**TASK GOAL:** Go through the entries and copy every line that has the string "houle" in it.

**DATA EXCERPTS:**

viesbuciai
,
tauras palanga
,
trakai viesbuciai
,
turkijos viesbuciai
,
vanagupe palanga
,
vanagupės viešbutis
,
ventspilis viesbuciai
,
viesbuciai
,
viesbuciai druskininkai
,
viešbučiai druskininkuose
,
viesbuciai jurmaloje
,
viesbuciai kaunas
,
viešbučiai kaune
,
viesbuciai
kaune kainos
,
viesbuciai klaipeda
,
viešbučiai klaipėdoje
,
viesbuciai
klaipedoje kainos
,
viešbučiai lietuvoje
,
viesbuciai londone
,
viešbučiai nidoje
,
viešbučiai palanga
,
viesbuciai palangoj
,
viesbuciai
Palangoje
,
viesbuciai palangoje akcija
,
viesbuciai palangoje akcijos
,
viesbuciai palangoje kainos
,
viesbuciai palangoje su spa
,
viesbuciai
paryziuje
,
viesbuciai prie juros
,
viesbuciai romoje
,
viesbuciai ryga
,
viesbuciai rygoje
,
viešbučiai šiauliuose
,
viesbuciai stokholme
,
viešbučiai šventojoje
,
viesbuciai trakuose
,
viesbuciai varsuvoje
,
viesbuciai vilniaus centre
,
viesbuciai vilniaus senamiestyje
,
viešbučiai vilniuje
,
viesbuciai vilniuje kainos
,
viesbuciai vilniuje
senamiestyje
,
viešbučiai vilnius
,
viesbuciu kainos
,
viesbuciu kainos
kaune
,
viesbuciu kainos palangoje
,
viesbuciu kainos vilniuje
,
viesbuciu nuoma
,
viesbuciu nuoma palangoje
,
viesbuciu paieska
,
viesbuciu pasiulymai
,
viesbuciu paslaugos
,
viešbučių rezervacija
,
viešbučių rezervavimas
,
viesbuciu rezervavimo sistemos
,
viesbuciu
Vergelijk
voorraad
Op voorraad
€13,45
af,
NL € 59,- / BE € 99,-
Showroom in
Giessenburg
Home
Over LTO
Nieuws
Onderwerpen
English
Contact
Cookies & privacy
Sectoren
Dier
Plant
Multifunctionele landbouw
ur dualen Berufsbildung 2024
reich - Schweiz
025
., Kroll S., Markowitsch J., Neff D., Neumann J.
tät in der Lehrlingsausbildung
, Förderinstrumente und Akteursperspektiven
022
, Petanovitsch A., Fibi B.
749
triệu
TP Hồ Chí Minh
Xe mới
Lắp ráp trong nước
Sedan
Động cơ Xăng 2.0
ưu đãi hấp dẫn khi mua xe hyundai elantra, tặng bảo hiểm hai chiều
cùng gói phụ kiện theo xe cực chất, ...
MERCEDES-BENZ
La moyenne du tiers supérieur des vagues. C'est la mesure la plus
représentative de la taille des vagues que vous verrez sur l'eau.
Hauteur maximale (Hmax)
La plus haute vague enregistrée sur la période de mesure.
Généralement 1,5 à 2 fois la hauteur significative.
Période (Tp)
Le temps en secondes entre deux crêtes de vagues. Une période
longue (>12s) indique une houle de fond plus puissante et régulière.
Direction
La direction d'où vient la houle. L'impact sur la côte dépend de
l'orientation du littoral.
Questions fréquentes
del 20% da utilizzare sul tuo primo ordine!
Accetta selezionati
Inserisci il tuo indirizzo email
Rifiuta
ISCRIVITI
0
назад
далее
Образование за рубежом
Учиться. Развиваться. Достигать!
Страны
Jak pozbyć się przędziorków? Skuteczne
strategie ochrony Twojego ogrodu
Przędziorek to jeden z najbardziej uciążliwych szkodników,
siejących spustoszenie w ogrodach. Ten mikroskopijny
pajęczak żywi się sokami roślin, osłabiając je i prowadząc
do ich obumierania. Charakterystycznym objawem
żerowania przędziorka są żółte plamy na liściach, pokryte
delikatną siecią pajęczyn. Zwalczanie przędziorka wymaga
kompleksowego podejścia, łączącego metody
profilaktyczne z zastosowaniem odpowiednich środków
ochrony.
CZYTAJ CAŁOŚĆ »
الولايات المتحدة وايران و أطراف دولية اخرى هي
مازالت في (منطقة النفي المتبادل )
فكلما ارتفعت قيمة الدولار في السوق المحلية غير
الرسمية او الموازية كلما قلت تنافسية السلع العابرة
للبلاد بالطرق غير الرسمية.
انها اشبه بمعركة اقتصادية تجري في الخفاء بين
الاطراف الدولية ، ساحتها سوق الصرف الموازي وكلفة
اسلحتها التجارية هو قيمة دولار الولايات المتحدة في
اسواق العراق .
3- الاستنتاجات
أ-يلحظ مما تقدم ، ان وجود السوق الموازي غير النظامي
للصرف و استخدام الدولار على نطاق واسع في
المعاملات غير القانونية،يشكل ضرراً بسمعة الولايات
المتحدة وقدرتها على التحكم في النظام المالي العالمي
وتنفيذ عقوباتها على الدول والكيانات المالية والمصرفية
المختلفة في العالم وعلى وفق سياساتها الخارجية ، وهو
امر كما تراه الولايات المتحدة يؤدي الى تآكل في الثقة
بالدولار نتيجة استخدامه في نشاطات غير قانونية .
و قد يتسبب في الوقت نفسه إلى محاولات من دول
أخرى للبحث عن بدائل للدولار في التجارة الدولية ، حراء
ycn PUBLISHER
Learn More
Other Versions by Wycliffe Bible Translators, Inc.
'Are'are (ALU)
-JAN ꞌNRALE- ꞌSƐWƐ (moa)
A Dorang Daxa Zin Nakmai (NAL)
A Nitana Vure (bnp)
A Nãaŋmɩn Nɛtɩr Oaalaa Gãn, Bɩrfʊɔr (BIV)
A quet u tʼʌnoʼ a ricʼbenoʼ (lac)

**RESPONSE AREA:**
longue (>12s) indique une houle de fond plus puissante et régulière.
La direction d'où vient la houle. L'impact sur la côte dépend de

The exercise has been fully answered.